Four state byelections will occur in NSW on Saturday, with polls closing at 6pm AEDT.
The byelections are in the seats of Bega (Lib, 6.9% margin at the 2019 election), Monaro (Nat, 11.6%), Strathfield (Labor, 5.0%) and Willoughby (Lib, 21.0%). Labor and the Coalition have nominated candidates in all seats except Willoughby, which Labor won’t contest. Willoughby independent candidate Larissa Penn won 9.9% at the 2019 state election.
These byelections are being held owing to resignations. Former NSW Premier Gladys Berejiklian resigned as member for Willoughby, as did former Nationals leader John Barilaro (Monaro) and former Labor leader Jodi McKay (Strathfield). Andrew Constance (Bega) resigned to contest the federal Labor-held Gilmore at the federal election.
ABC election analyst Antony Green says that, owing to COVID, all voters in these four seats will be sent a postal pack, though they can still vote in-person, early or on election day.
Checks that someone who voted in person did not also vote by post will be required, so counting of postal votes will not begin until next Wednesday February 16. If the on-the-night result is at all close, we’ll have to wait until at least then to know the winner.

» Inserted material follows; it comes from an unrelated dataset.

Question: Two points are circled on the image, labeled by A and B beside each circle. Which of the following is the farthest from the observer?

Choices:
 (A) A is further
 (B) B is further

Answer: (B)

Most Australian elections use compulsory preferential voting, in which full numbering is required for a formal vote. NSW uses optional preferential, with only a “1” required. Primary votes are more important as about half of preferences exhaust.
I have seen no polls for these byelections, but the Essential poll below suggests that both the federal and NSW governments are recovering from their COVID-inspired nadirs in mid- to late January.
I do not believe these byelections have implications for either the federal election or the next NSW election in March 2023. Byelection swings have little relationship to general election swings. The national and NSW polls will be a far better guide to the results of these elections than byelections.
Green said the Coalition won 48 of the 93 NSW lower house seats in 2019, to 36 Labor, and three each for the Greens, Shooters and independents. Since then, two Coalition MPs have moved to the crossbench owing to accusations of wrongdoing, so the government is technically in minority.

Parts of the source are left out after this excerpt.